Dataset entries

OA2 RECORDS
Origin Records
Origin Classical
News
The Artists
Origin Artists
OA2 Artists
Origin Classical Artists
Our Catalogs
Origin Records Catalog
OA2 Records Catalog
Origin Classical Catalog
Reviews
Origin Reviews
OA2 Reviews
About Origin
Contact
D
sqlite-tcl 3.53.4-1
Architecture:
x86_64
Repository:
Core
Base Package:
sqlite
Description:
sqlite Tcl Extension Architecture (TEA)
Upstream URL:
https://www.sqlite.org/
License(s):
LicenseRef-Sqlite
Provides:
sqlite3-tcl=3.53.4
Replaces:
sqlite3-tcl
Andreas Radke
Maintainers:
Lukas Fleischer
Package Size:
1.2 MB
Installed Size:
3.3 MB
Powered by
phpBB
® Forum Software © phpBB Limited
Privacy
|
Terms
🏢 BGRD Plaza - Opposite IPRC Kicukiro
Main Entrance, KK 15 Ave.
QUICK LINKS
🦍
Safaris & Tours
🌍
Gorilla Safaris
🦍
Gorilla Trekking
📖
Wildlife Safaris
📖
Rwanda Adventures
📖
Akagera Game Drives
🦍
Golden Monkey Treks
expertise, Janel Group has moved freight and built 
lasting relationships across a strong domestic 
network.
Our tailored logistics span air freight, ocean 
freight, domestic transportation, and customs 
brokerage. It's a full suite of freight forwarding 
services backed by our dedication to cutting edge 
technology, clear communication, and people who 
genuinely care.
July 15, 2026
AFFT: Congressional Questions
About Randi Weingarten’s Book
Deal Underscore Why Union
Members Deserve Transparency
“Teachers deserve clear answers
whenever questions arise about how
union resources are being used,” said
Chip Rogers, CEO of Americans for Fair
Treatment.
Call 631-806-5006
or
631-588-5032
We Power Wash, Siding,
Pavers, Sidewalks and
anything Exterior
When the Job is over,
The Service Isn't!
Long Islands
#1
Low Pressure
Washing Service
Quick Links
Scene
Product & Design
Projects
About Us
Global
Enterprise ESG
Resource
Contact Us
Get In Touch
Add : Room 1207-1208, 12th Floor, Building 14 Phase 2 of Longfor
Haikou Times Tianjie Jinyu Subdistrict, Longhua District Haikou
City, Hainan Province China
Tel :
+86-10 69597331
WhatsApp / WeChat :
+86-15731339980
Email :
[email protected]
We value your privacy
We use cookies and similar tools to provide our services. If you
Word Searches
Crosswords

--

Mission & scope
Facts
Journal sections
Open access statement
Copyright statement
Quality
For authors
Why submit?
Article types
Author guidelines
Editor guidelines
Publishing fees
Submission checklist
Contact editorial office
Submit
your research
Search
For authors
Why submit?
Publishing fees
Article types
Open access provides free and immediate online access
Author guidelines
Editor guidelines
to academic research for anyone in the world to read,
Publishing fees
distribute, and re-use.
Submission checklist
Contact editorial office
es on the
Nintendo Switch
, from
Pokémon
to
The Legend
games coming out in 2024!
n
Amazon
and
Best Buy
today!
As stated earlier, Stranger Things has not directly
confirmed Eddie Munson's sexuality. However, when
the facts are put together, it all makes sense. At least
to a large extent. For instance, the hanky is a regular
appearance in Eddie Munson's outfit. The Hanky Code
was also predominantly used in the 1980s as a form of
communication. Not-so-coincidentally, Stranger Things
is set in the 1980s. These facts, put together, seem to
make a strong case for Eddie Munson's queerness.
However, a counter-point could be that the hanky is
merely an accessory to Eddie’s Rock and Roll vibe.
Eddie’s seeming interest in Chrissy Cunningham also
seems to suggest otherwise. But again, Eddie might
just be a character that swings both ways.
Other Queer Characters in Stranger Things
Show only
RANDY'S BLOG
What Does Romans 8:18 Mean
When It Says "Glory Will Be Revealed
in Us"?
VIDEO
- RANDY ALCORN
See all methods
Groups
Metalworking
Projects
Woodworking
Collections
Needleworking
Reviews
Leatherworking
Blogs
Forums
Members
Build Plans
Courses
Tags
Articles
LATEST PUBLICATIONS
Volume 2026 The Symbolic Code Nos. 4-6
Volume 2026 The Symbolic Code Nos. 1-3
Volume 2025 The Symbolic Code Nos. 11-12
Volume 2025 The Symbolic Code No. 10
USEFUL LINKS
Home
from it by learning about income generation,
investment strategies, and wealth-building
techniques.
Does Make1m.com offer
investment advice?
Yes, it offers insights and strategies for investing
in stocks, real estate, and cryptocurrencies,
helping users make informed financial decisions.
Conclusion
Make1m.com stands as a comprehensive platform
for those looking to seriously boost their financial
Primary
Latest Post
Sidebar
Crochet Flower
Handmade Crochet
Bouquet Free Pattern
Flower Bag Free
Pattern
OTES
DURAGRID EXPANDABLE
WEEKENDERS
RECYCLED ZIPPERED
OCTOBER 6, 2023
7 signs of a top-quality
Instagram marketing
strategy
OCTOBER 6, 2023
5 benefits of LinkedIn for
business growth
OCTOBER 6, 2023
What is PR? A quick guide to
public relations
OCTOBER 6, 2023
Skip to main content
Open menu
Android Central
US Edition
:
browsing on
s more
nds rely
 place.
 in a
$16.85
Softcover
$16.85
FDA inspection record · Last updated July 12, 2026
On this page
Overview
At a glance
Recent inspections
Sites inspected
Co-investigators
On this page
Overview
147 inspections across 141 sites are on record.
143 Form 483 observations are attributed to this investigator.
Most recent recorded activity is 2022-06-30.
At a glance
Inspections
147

▶ **YOUR ASSIGNMENT**: How many of the lines above hold the word "Safaris"? Answer with only the number.

▶ **TASK ANSWER**: 3